Why are PCR tests done with nose samples if the virus is spread by saliva?
We investigate why nasopharyngeal PCR tests are more generalised and which is their reliability in comparison to PCR with saliva samples
On these days, a message in which the author questions his or herself the PCR nasopharyngeal diagnosis is circulating in WhatsApp, in which a nasal sample is extracted to check whether the patient has covid-19. In the message, it is asked why this method is used when “a single drop of saliva is supposed to infect half the world”. We investigate the reasons for which nasopharyngeal PCR tests are more generalised and which is their reliability in comparison to PCR with saliva samples.
"Sometimes I can’t explain myself: why do a swab with a so long stick, at the back of the nose to find the “virus”, when a single drop of saliva is supposedly able to infect half the world? All this is strange, don’t you wonder?"
The author of the message is probably not the first person to wonder why PCR tests us with a swab that is introduced in the nose if the population is required to always wear a mask to avoid the contagion by aerosols. Would it not be enough to take samples directly from saliva?
Indeed, several research centres have already started measuring how sensitive a diagnostic test which sample is saliva is. “Several studies prove that saliva can be used to detect, not only the presence of the virus, but also antibodies against it”, points Adelaida Sarukhan, immunologist and scientific writer at ISGlobal, to Verificat. In these studies, she continues, it has been observed that “the amplification of the genetic material from saliva can have the same specificity and sensitivity than nasopharyngeal samples”, that is, that the studies indicate that, at least in terms of the capacity of detecting the virus, is quite similar to the nose swab PCR test.
And in the real world?
However, the experts consulted insist that one thing is the taking of samples in the laboratory, through controlled clinical trials, and another one is to do the same in the real world: “Saliva is quite a complex sample. First, because when one says ‘saliva’ you don’t know exactly what you mean: gingival secretion, what the kids called a ‘spit’, a sputum…”, Tomàs Pumarola, head of the Microbiology Services at “Hospital Universitario Vall d’Hebron”, and spokesman of the Spanish Society of Infectious Diseases and Clinical Microbiology (SEIMC in Spanish), told to Verificat.
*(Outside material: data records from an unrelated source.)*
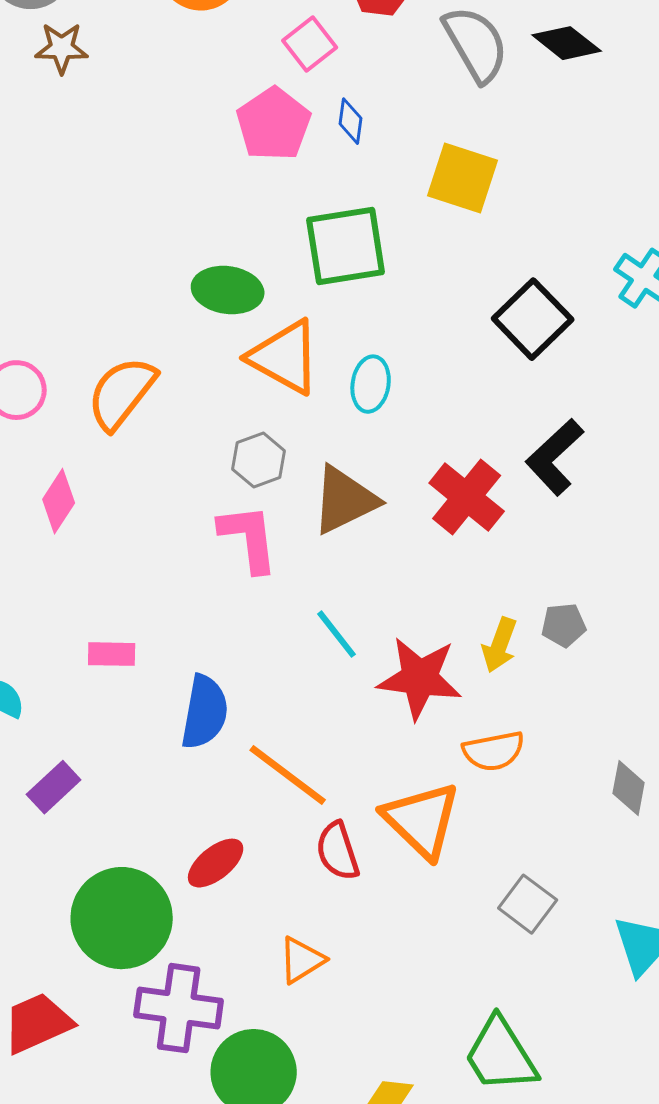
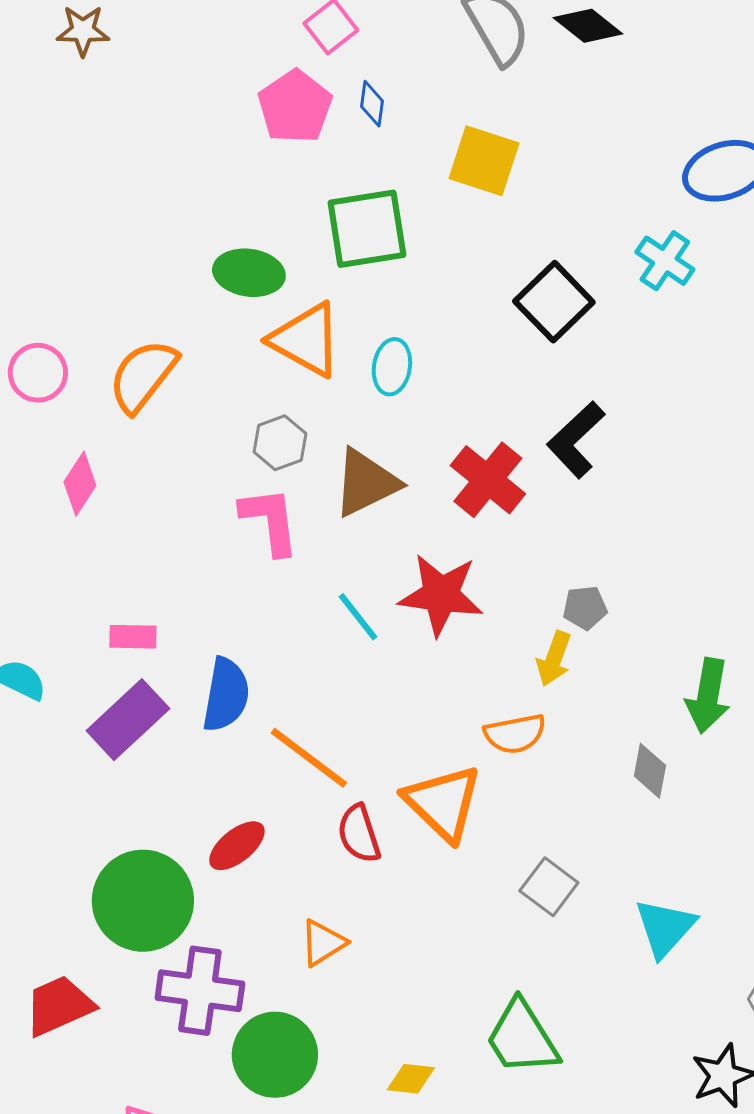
yellow arrow: (500, 645) -> (554, 659), moved
red star: (420, 678) -> (441, 595), moved
purple rectangle: (54, 787) -> (128, 720), moved, size x1.5

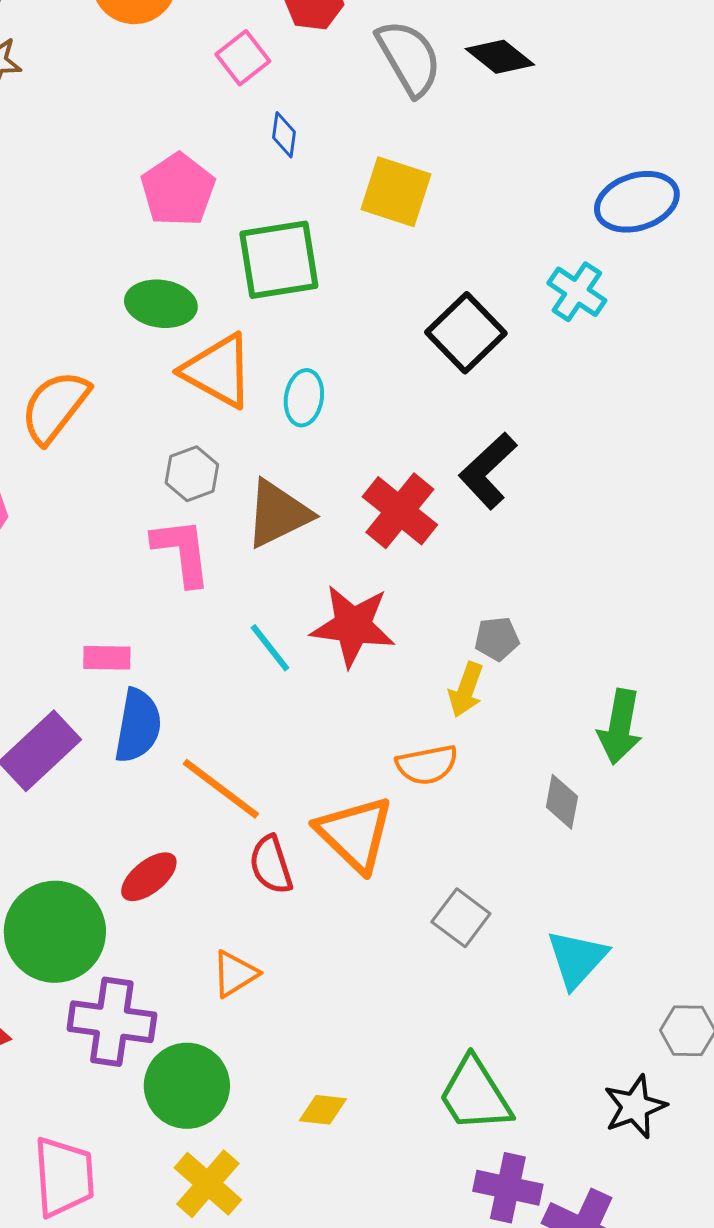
pink pentagon: (295, 107) -> (178, 190), moved
pink rectangle: (133, 637) -> (107, 658), moved
green trapezoid: (522, 1038) -> (475, 1095), moved

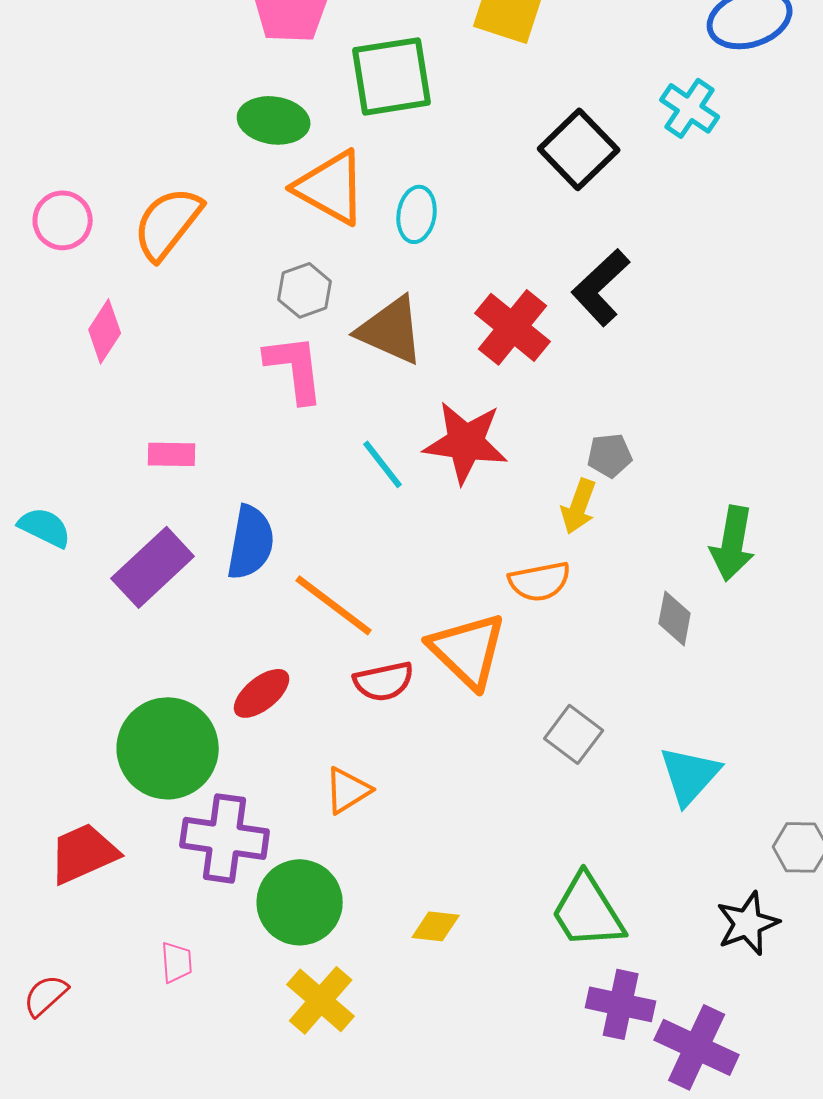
brown triangle: (278, 514) -> (391, 330), turned 50
pink rectangle: (107, 658) -> (172, 454), moved
red semicircle: (271, 865) -> (384, 681), turned -84
pink trapezoid: (64, 1177) -> (177, 962), moved, size x0.5

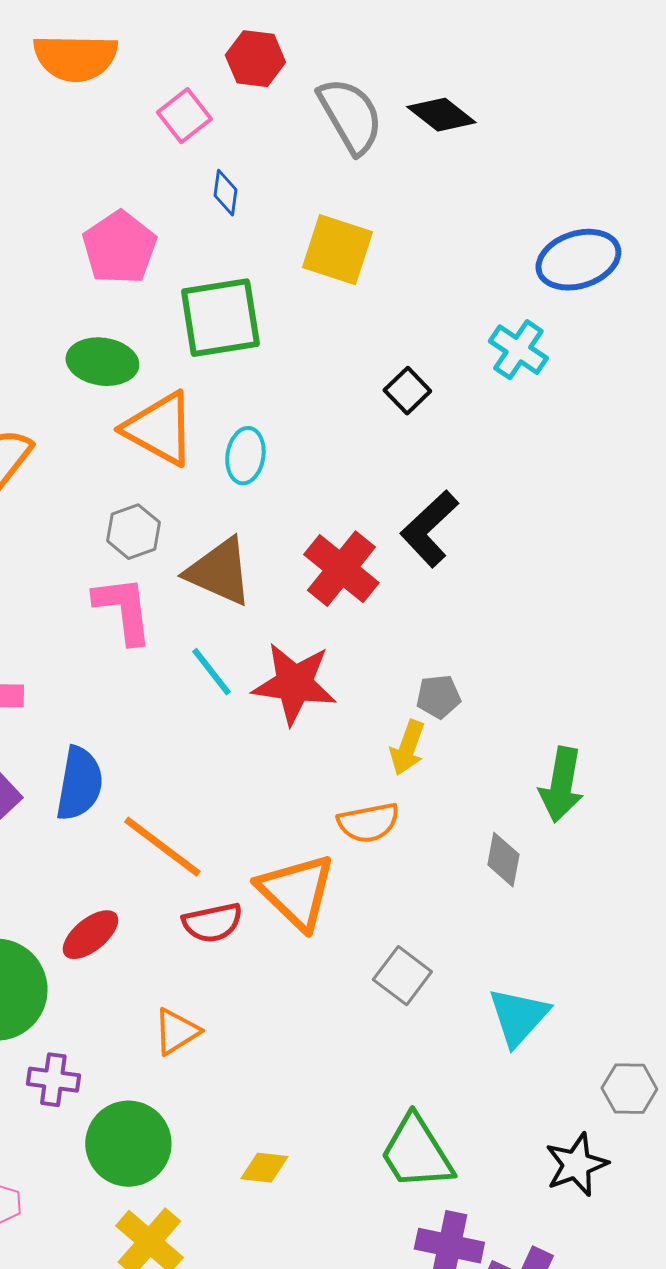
black square: (579, 149) -> (407, 391), size x0.6
cyan line: (383, 464) -> (211, 672), moved
purple cross: (225, 838) -> (53, 1080), size x0.6

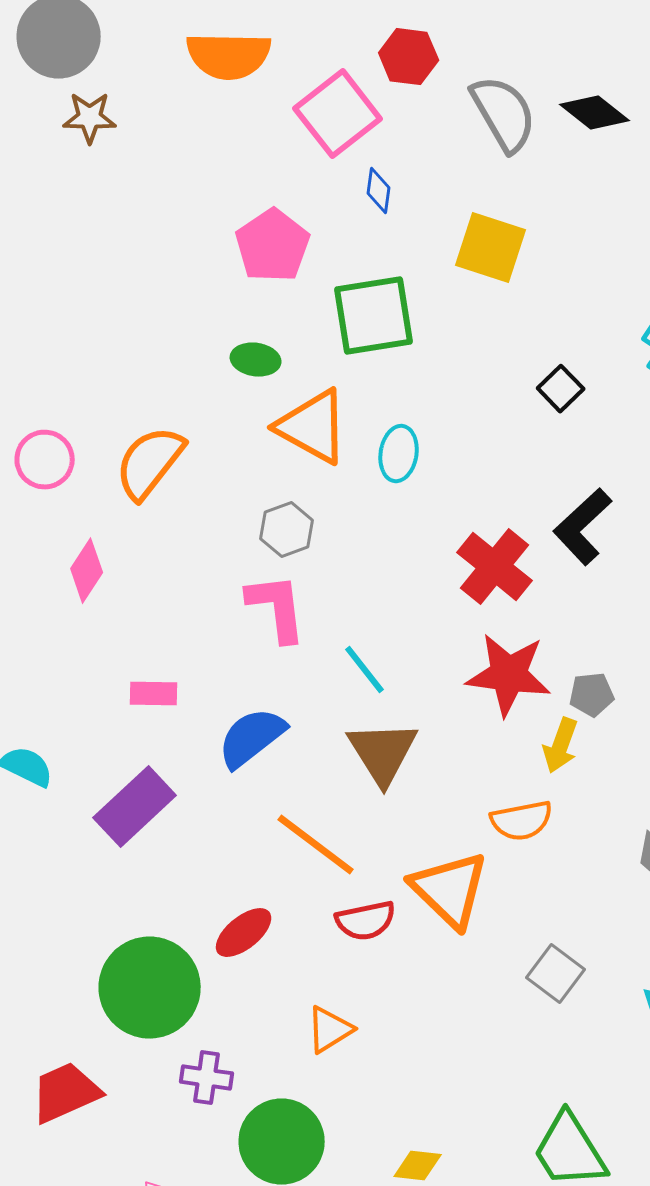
pink square: (184, 116) -> (338, 114), size x1.6
green ellipse: (102, 362) -> (256, 360), size x0.7
brown triangle: (219, 572) -> (383, 753), moved, turned 34
red star: (294, 684) -> (509, 675), moved
blue semicircle: (79, 784) -> (252, 738), moved, turned -138

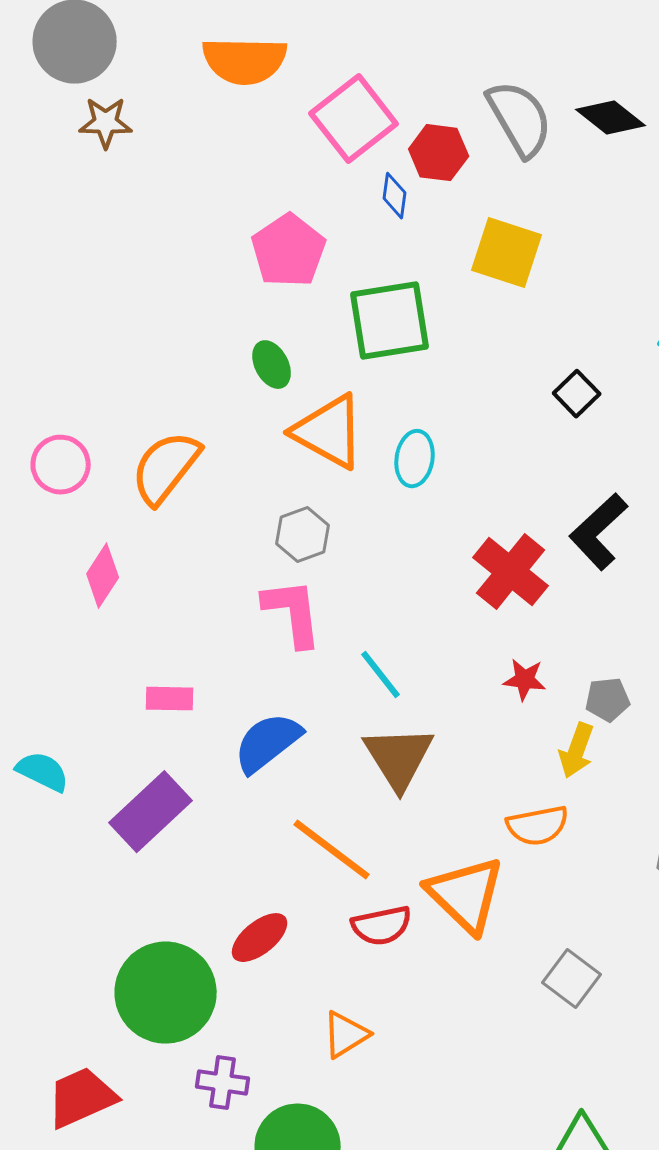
red hexagon: (409, 57) -> (439, 153), moved
green ellipse: (256, 360) -> (272, 365), turned 54
red star: (509, 675) -> (525, 680), size x0.5

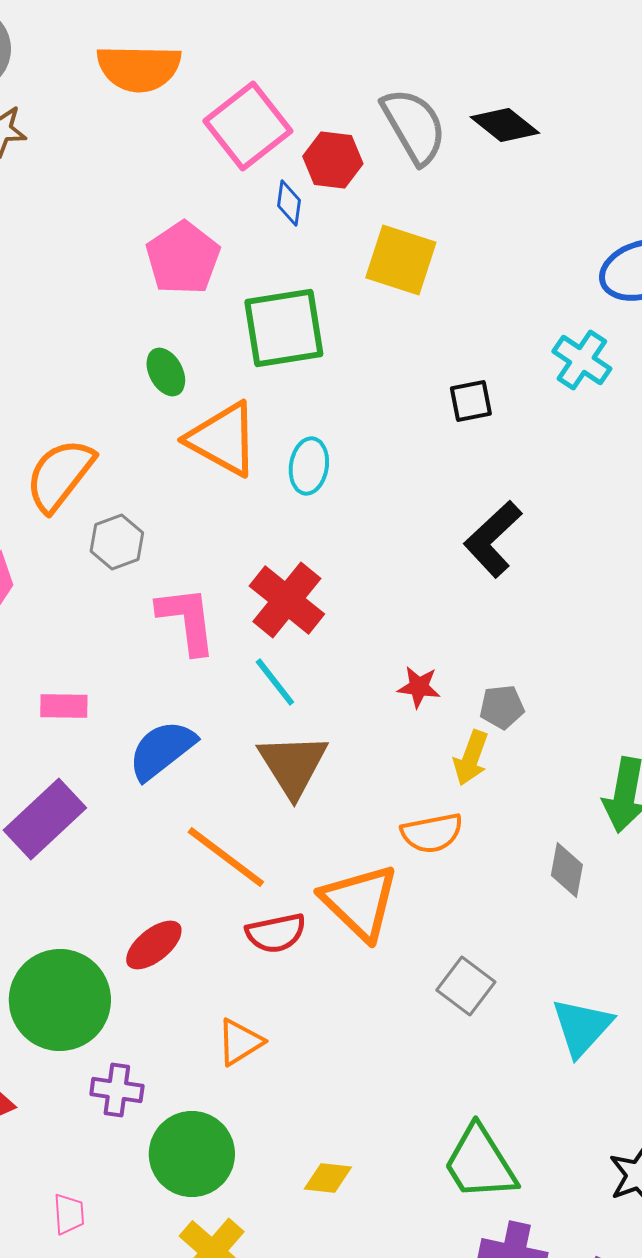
black square: (577, 394) -> (471, 401), turned 33
gray hexagon: (303, 535) -> (117, 542), moved
red cross: (511, 572) -> (287, 600), moved

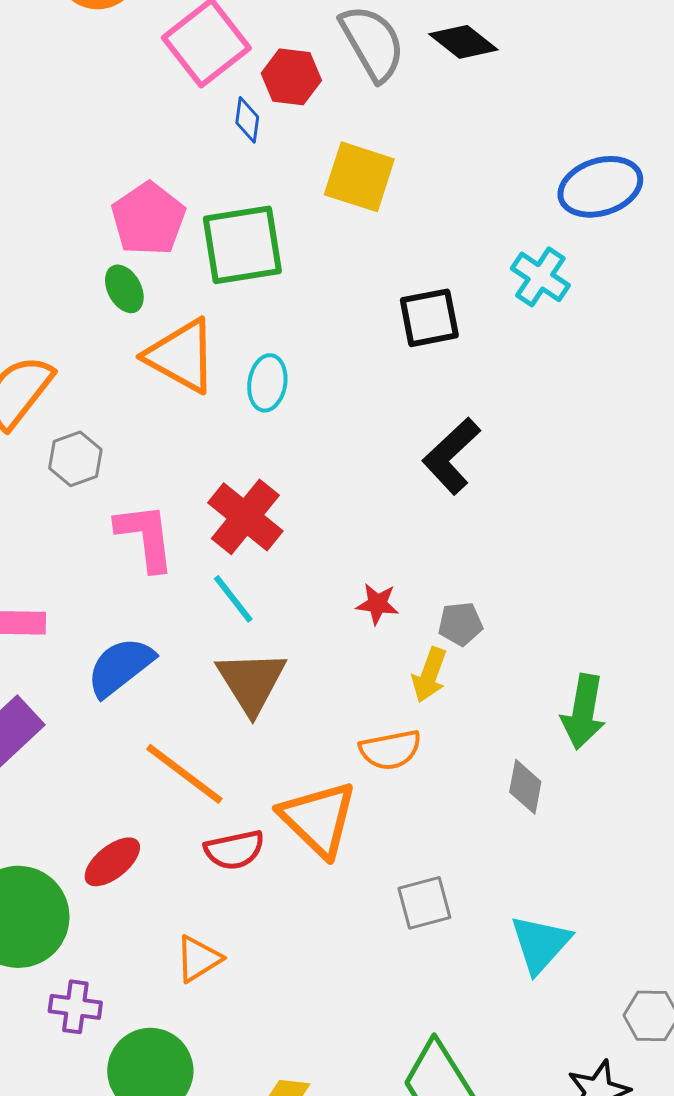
pink pentagon: (183, 258) -> (148, 219), moved
black square: (471, 401) -> (429, 318), size x1.4
gray square: (466, 986) -> (424, 903), turned 38

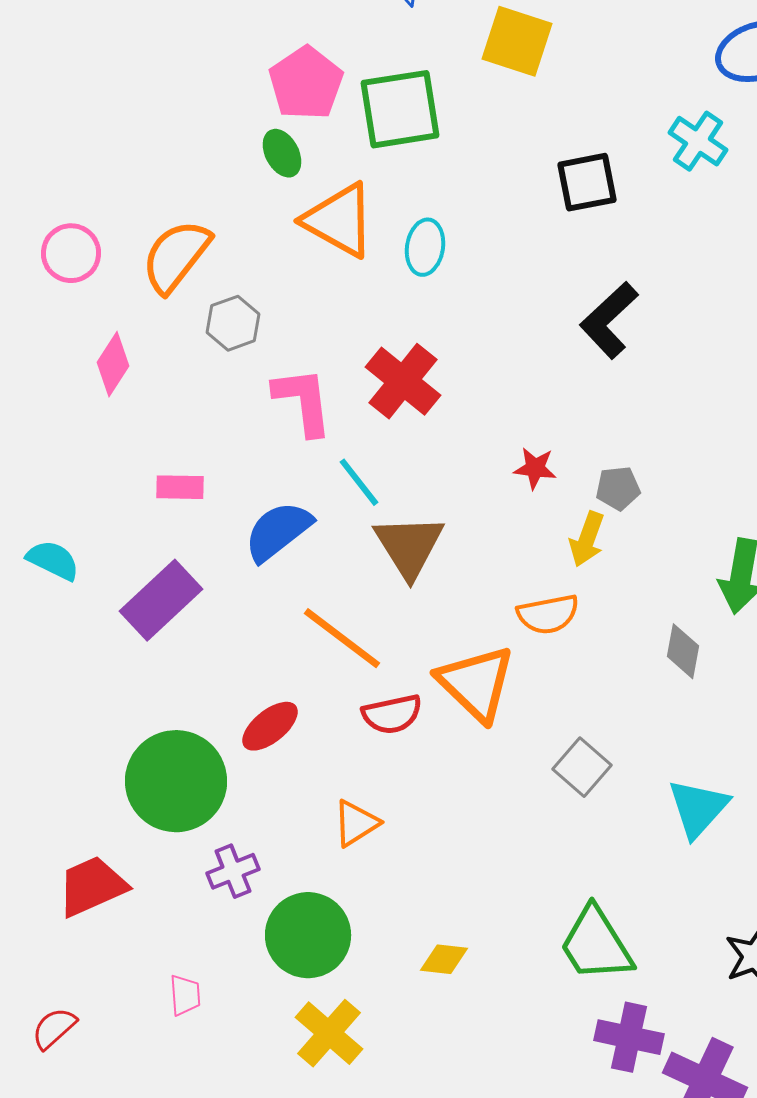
cyan line: (233, 599) -> (359, 482), moved
gray square: (424, 903) -> (582, 767), turned -34
purple cross: (75, 1007) -> (233, 871), turned -30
In addition to the difficulty of knowing which is the right sampling way, there is also the question of when is the best time to take it: “Do you need to be fasting beforehand or not? Do you have to take it during the morning, afternoon or evening? Do you have to rinse your mouth first? There are lots of factors when collecting saliva, it is not as easy as people think”, concludes the physician.
For the moment, the experts are also unclear about the performance of saliva samples in the real world: “In the proved study situation the sensitivity probably is very similar to the rhinopharyngeal, but is real life situations it may be lower, because there are a lot of sample types and very different conditions”, reasons the scientist.
In that sense the National Spanish Research Council (CSIC in Spanish) has assessed the PCR test as “a vital tool to determine the extent of the covid-19 pandemic”, because it offers the "highest reliability".